À l'instant où Dame Xu entendit que le Duc de Weiguo comptait éloigner Xu Rouzheng, elle exprima aussitôt sa désapprobation.
« Mon Seigneur, nous avons élevé Rouzheng près de dix ans. Nous l'avons choyée comme si elle était notre propre fille de sang. De plus, c'est elle qui a guéri tes jambes ! »
« Durant ces années d'éducation, nous avons dépensé une fortune pour son instruction et l'avons traitée avec le statut d'une fille légitime, répondit le Duc de Weiguo sans compassion. Même s'il y avait une dette de gratitude, elle est acquittée depuis longtemps. Autrefois, je pensais qu'elle pouvait prendre la place de Jingyang. Mais maintenant que Jingyang est revenue et a gagné une telle faveur de l'Empereur, Rouzheng est devenue superflue. »
Il continua : « Si tu ne peux vraiment te résoudre à la laisser partir, donne-lui un peu d'argent et envoie la nourrice Qing l'aider à fonder son propre foyer. Cela devrait suffire. »
Dame Xu le regarda, saisie. Elle ne s'attendait pas à ce que le Duc, qui se souciait rarement des affaires de la cour intérieure, fût si résolu pour l'amour de Xu Jingyang. Mariée à lui depuis bien des années, elle comprenait parfaitement son caractère. Ce n'était pas un homme qui aimait ses enfants ; il ne se souciait que de son propre avenir. S'il prenait le parti de Xu Jingyang à présent, c'était simplement parce qu'elle avait gagné la faveur de l'Empereur et de la Grande Princesse. Comme Xu Rouzheng n'avait ni assises ni rien à offrir, elle était, à ses yeux, dispensable.
Réprimant sa frustration, Dame Xu dit : « Mon Seigneur, cette affaire exige mûre réflexion. Garder Rouzheng est un moyen d'assurer notre voie à venir. »
« Que veux-tu dire par là ? » Le Duc fronça les sourcils.
Dame Xu jeta un regard à la nourrice Qing, qui sortit et referma la porte.
« Crois-tu vraiment qu'on puisse compter sur Jingyang ? Au temple national, elle a osé me défier au sujet de l'affaire Peng Hu, allant jusqu'à sauter dans le lac et à se couper les cheveux. À l'avenir, elle pourrait bien faire fi de l'honneur de la famille pour nous combattre sur autre chose. »

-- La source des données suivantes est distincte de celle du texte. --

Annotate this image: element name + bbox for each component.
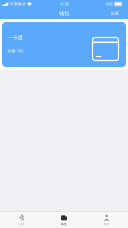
button[interactable]: 钱包 — [43, 212, 85, 228]
staticText: 中国移动 — [10, 2, 26, 6]
staticText: 钱包 — [59, 10, 69, 17]
staticText: 11:29 — [60, 1, 68, 7]
staticText: 运动 — [18, 222, 24, 226]
staticText: 钱包 — [61, 222, 67, 226]
button[interactable]: 一卡通 — [0, 19, 128, 70]
staticText: 50% — [106, 1, 113, 7]
button[interactable]: 我的 — [85, 212, 128, 228]
button[interactable]: 设置 — [106, 8, 128, 19]
button[interactable]: 运动 — [0, 212, 43, 228]
staticText: 我的 — [104, 222, 110, 226]
staticText: 余额: 0元 — [8, 48, 24, 53]
staticText: 设置 — [111, 11, 119, 16]
staticText: 一卡通 — [8, 34, 22, 41]
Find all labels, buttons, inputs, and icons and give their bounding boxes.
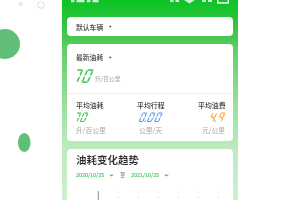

Le Duc fronça les sourcils davantage. Concernant l'incident du temple, Xu Jingyang avait en effet posé problème. Il n'était pas besoin de faire un tel scandale que toute la capitale l'apprît et que l'Empereur en fût troublé. Menacer sa propre vie juste pour signaler un crime n'était pas la conduite d'une fille obéissante.
Voyant le Duc hésiter, Dame Xu poursuivit : « N'oublie pas combien elle était affirmée dès son retour. Tu es son père, et pourtant elle ne t'a témoigné aucun respect malgré ses exploits militaires. Elle a gardé toutes les récompenses accordées par l'Empereur dans son trésor personnel ; a-t-elle songé une seule fois à honorer ses parents ? »
L'expression du Duc se rembrunit, sa grande main se serrant en poing. « Je suis son père. Sans moi, elle n'existerait même pas. Si je n'avais pas été blessé, jamais elle n'aurait eu l'occasion d'aller au champ de bataille », dit-il gravement.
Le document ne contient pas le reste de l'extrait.